Lunar City, il Metaverso che ti porta nello spazio

Presentata a IAC 2024, la piattaforma Lunar City punta a rendere più democratico lo spazio e avvicinarlo a tutti. Ecco di cosa si tratta

Redazione

Il futuro dell’esplorazione spaziale non è mai stato così vicino, e ora è possibile viverlo anche qua sulla Terra grazie a Lunar City, la prima piattaforma Metaverso dedicata allo spazio. Presentata ufficialmente durante il 75esimo Congresso Internazionale di Astronautica (IAC 2024) a Milano, Lunar City promette di cambiare il modo in cui il pubblico interagisce con il cosmo, mescolando scienza e intrattenimento.

Lunar City, un mix di scienza e intrattenimento

Lunar City nasce come una piattaforma di edutainment che combina tecnologie immersive con l’intrattenimento tipico dei videogiochi e dei social media. Grazie all’uso di visori per la realtà virtuale, gli utenti possono esplorare uno spazioporto virtuale popolato da altri utenti, interagire, socializzare e prendere parte ad attività scientifiche e ludiche.

Le immagini e i dati utilizzati nella piattaforma provengono in tempo reale da missioni spaziali, permettendo di manipolare rover e robot per esplorazioni virtuali o semplicemente rilassarsi andando al cinema o facendo shopping.

Lunar City non è solo una piattaforma innovativa, ma un progetto che mira a rendere lo spazio accessibile a tutti. Chiunque può vivere un’esperienza immersiva senza dover lasciare il pianeta o investire somme ingenti di denaro.

Applicazioni nel settore spaziale e oltre

Inoltre, grazie alla sua struttura tecnologica avanzata, Lunar City offre innumerevoli applicazioni nel settore spaziale. Come precisa all’ANSA Cesare Lobascio di Thales Alenia Space Italia, la piattaforma potrebbe essere utilizzata per accelerare la progettazione e lo sviluppo di veicoli spaziali, “ma anche per l’addestramento degli astronauti e la preparazione di esperimenti scientifici destinati all’orbita“.

Ma le potenzialità di Lunar City non si limitano al solo ambito tecnico. Secondo Francesco Cupertino (rettore del Politecnico di Bari), la piattaforma offre anche possibilità educative, “perché permette agli insegnanti di parlare un linguaggio più vicino agli studenti“. Anche il settore del turismo spaziale potrebbe beneficiare della piattaforma, permettendo a chiunque, anche a coloro che non possono permettersi un volo spaziale commerciale, di sperimentare l’emozione di un viaggio virtuale nello spazio.

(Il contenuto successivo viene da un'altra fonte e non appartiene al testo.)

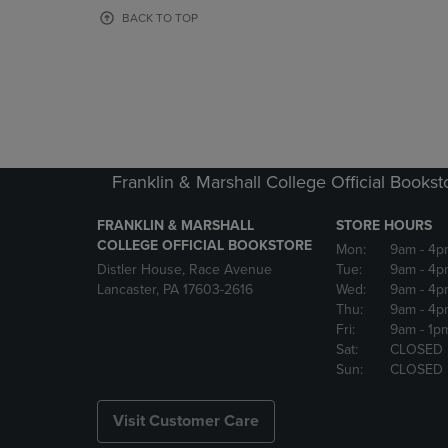
OR
OR
BACK TO TOP
DOWN
DOWN
ARROW
ARROW
KEY
KEY
TO
TO
OPEN
OPEN
SUBMENU.
SUBMENU
Franklin & Marshall College Official Bookst
FRANKLIN & MARSHALL
STORE HOURS
COLLEGE OFFICIAL BOOKSTORE
Mon:
9am
- 4p
Distler House, Race Avenue
Tue:
9am
- 4p
Lancaster, PA 17603-2616
Wed:
9am
- 4p
Thu:
9am
- 4p
Fri:
9am
- 1p
Sat:
CLOSED
Sun:
CLOSED
Visit Customer Care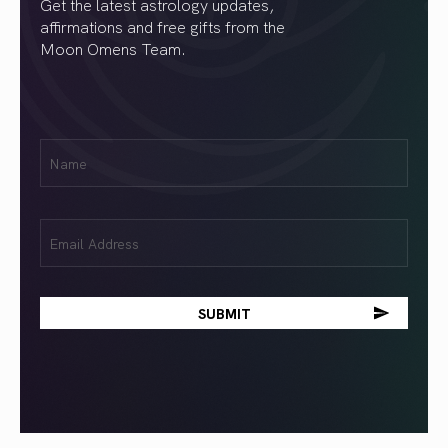
Get the latest astrology updates,
affirmations and free gifts from the
Moon Omens Team.
First
Name
(Required)
Email
(Required)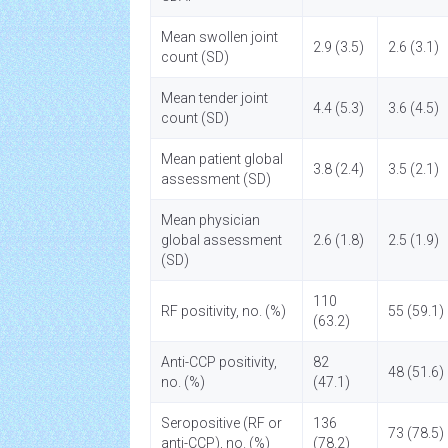
Mean swollen joint
2.9 (3.5)
2.6 (3.1)
count (SD)
Mean tender joint
4.4 (5.3)
3.6 (4.5)
count (SD)
Mean patient global
3.8 (2.4)
3.5 (2.1)
assessment (SD)
Mean physician
global assessment
2.6 (1.8)
2.5 (1.9)
(SD)
110
RF positivity, no. (%)
55 (59.1)
(63.2)
Anti-CCP positivity,
82
48 (51.6)
no. (%)
(47.1)
Seropositive (RF or
136
73 (78.5)
anti-CCP), no. (%)
(78.2)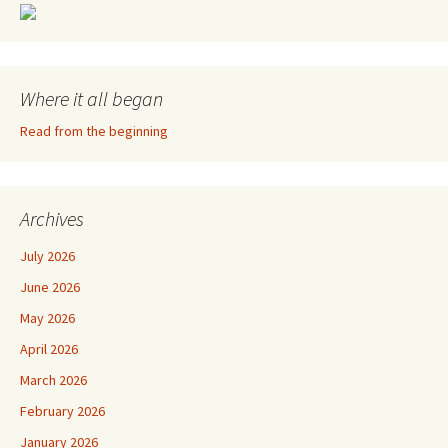
Where it all began
Read from the beginning
Archives
July 2026
June 2026
May 2026
April 2026
March 2026
February 2026
January 2026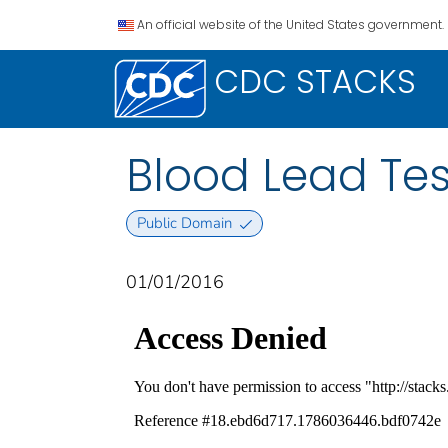
An official website of the United States government.
CDC STACKS
Blood Lead Tes
Public Domain
01/01/2016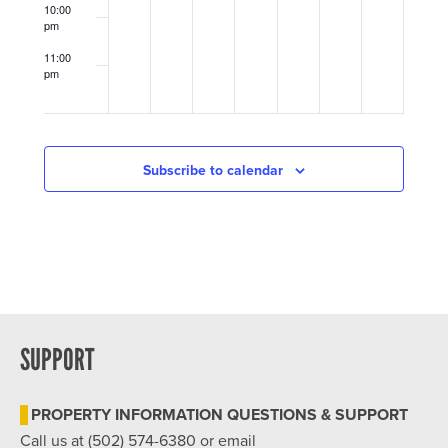
at
United
10:00
the
Crescent
pm
Jeffersonian
Hill
Community
11:00
Ministry
pm
12:00
(UCHCM)
am
Center
Subscribe to calendar
SUPPORT
PROPERTY INFORMATION QUESTIONS & SUPPORT
Call us at (502) 574-6380 or email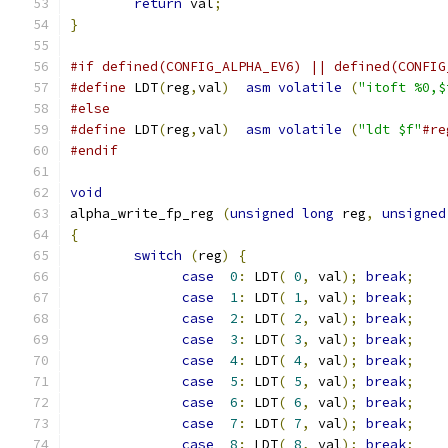
return
 val
;
}
#if defined(CONFIG_ALPHA_EV6) || defined(CONFIG
#define
 LDT
(
reg
,
val
)
asm
volatile
(
"itoft %0,$
#else
#define
 LDT
(
reg
,
val
)
asm
volatile
(
"ldt $f"
#re
#endif
void
alpha_write_fp_reg 
(
unsigned
long
 reg
,
unsigned
{
switch
(
reg
)
{
case
0
:
 LDT
(
0
,
 val
);
break
;
case
1
:
 LDT
(
1
,
 val
);
break
;
case
2
:
 LDT
(
2
,
 val
);
break
;
case
3
:
 LDT
(
3
,
 val
);
break
;
case
4
:
 LDT
(
4
,
 val
);
break
;
case
5
:
 LDT
(
5
,
 val
);
break
;
case
6
:
 LDT
(
6
,
 val
);
break
;
case
7
:
 LDT
(
7
,
 val
);
break
;
case
8
:
 LDT
(
8
,
 val
);
break
;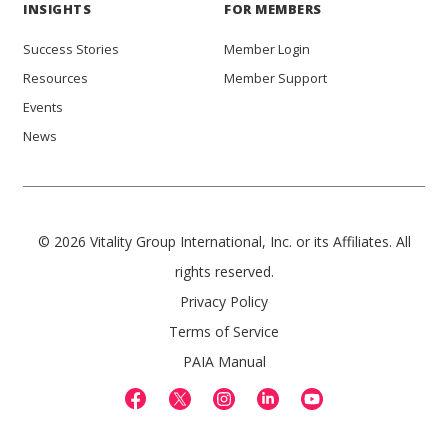
INSIGHTS
FOR MEMBERS
Success Stories
Member Login
Resources
Member Support
Events
News
© 2026 Vitality Group International, Inc. or its Affiliates. All
rights reserved.
Privacy Policy
Terms of Service
PAIA Manual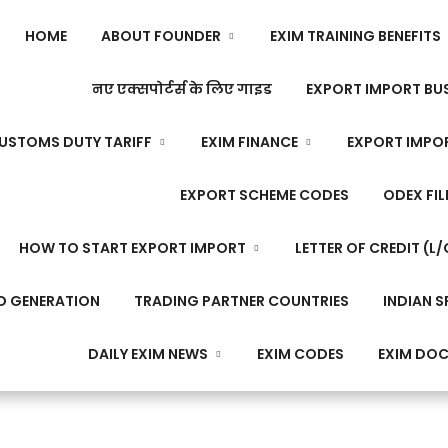
HOME
ABOUT FOUNDER
EXIM TRAINING BENEFITS
नए एक्सपोर्टर्स के लिए गाइड
EXPORT IMPORT BUS
USTOMS DUTY TARIFF
EXIM FINANCE
EXPORT IMPO
EXPORT SCHEME CODES
ODEX FIL
HOW TO START EXPORT IMPORT
LETTER OF CREDIT (L/
D GENERATION
TRADING PARTNER COUNTRIES
INDIAN S
DAILY EXIM NEWS
EXIM CODES
EXIM DO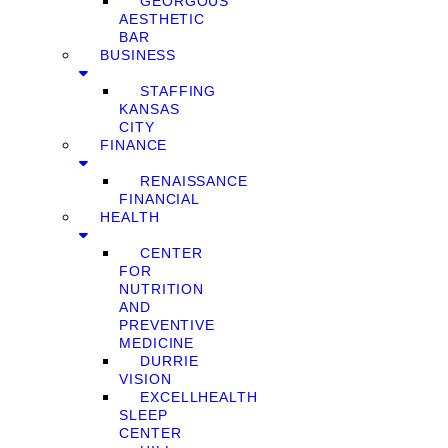
GEORGOUS
AESTHETIC
BAR
BUSINESS
STAFFING
KANSAS
CITY
FINANCE
RENAISSANCE
FINANCIAL
HEALTH
CENTER
FOR
NUTRITION
AND
PREVENTIVE
MEDICINE
DURRIE
VISION
EXCELLHEALTH
SLEEP
CENTER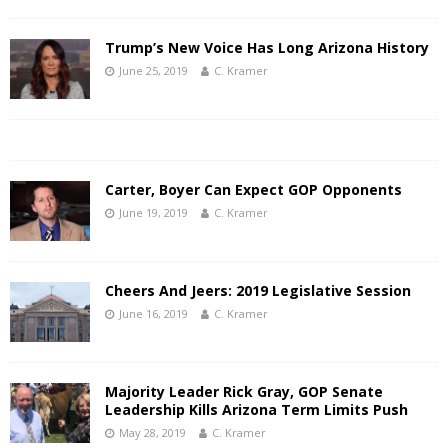
Trump’s New Voice Has Long Arizona History
June 25, 2019
C. Kramer
Carter, Boyer Can Expect GOP Opponents
June 19, 2019
C. Kramer
Cheers And Jeers: 2019 Legislative Session
June 16, 2019
C. Kramer
Majority Leader Rick Gray, GOP Senate
Leadership Kills Arizona Term Limits Push
May 28, 2019
C. Kramer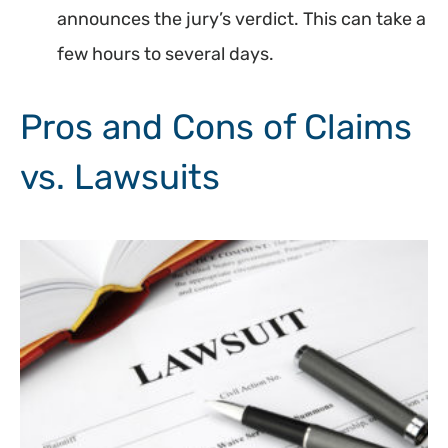
announces the jury’s verdict. This can take a
few hours to several days.
Pros and Cons of Claims
vs. Lawsuits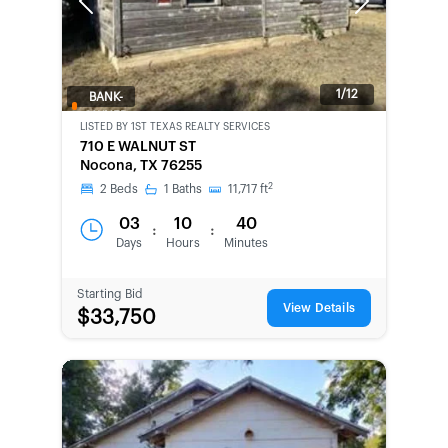
Previous
Next
1/12
BANK-
OWNED
LISTED BY
1ST TEXAS REALTY SERVICES
710 E WALNUT ST
Nocona, TX 76255
2
2
Beds
1
Baths
11,717
ft
03
10
40
:
:
Days
Hours
Minutes
Starting Bid
View Details
$33,750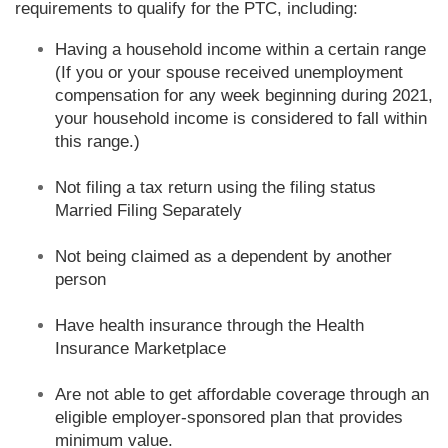
requirements to qualify for the PTC, including:
Having a household income within a certain range
(If you or your spouse received unemployment
compensation for any week beginning during 2021,
your household income is considered to fall within
this range.)
Not filing a tax return using the filing status
Married Filing Separately
Not being claimed as a dependent by another
person
Have health insurance through the Health
Insurance Marketplace
Are not able to get affordable coverage through an
eligible employer-sponsored plan that provides
minimum value.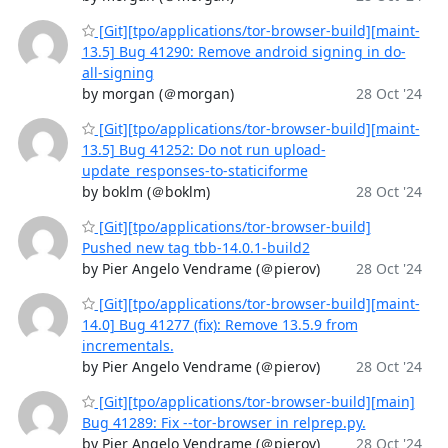
[Git][tpo/applications/tor-browser-build][maint-
13.5] Bug 41290: Remove android signing in do-
all-signing
by morgan (＠morgan)
28 Oct '24
[Git][tpo/applications/tor-browser-build][maint-
13.5] Bug 41252: Do not run upload-
update_responses-to-staticiforme
by boklm (＠boklm)
28 Oct '24
[Git][tpo/applications/tor-browser-build]
Pushed new tag tbb-14.0.1-build2
by Pier Angelo Vendrame (＠pierov)
28 Oct '24
[Git][tpo/applications/tor-browser-build][maint-
14.0] Bug 41277 (fix): Remove 13.5.9 from
incrementals.
by Pier Angelo Vendrame (＠pierov)
28 Oct '24
[Git][tpo/applications/tor-browser-build][main]
Bug 41289: Fix --tor-browser in relprep.py.
by Pier Angelo Vendrame (＠pierov)
28 Oct '24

Questa iniziativa, ideata da Next One Film Group, ha richiesto meno di due anni di sviluppo grazie alla collaborazione di aziende come Vection Technologies, Thales Alenia Space e Altec. Il progetto continua a crescere: come annunciato dall’amministratore delegato Amilkumar Dave, “sarà lanciata una campagna di crowdfunding per trovare nuovi finanziamenti e nuovi partner che contribuiscano a rafforzare le capacità operative“.